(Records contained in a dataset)
>>>>

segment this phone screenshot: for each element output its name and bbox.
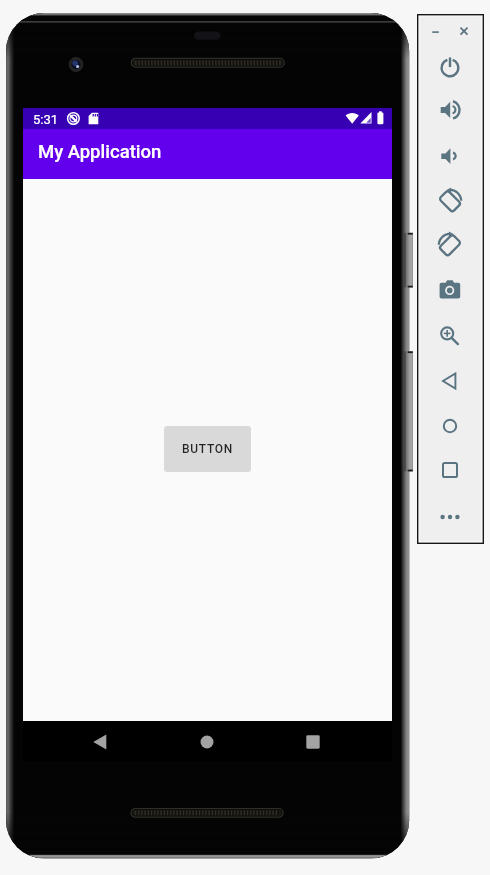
button[interactable]: Rotate left [434,185,466,217]
button[interactable]: Back [80,722,120,762]
button[interactable]: BUTTON [164,426,251,472]
staticText: BUTTON [182,442,233,456]
button[interactable]: More [434,501,466,533]
button[interactable]: Volume down [434,140,466,172]
staticText: 5:31 [33,112,59,127]
button[interactable]: Volume up [434,94,466,126]
button[interactable]: Rotate right [434,229,466,261]
button[interactable]: Minimize [425,21,447,43]
button[interactable]: Back [434,365,466,397]
button[interactable]: Take screenshot [434,274,466,306]
button[interactable]: Recent apps [293,722,333,762]
button[interactable]: Home [434,410,466,442]
button[interactable]: Close [453,20,475,42]
button[interactable]: Power [434,51,466,83]
button[interactable]: Zoom [434,318,466,350]
button[interactable]: Home [187,722,227,762]
button[interactable]: Overview [434,454,466,486]
staticText: My Application [38,141,162,163]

<<<<

▶ [Instructions for the task]: Send back every record exactly as it stands, except the pictures.

▶ [Response area]:
segment this phone screenshot: for each element output its name and bbox.
button[interactable]: Rotate left [434,185,466,217]
button[interactable]: Back [80,722,120,762]
button[interactable]: BUTTON [164,426,251,472]
staticText: BUTTON [182,442,233,456]
button[interactable]: More [434,501,466,533]
button[interactable]: Volume down [434,140,466,172]
staticText: 5:31 [33,112,59,127]
button[interactable]: Volume up [434,94,466,126]
button[interactable]: Rotate right [434,229,466,261]
button[interactable]: Minimize [425,21,447,43]
button[interactable]: Back [434,365,466,397]
button[interactable]: Take screenshot [434,274,466,306]
button[interactable]: Recent apps [293,722,333,762]
button[interactable]: Home [434,410,466,442]
button[interactable]: Close [453,20,475,42]
button[interactable]: Power [434,51,466,83]
button[interactable]: Zoom [434,318,466,350]
button[interactable]: Home [187,722,227,762]
button[interactable]: Overview [434,454,466,486]
staticText: My Application [38,141,162,163]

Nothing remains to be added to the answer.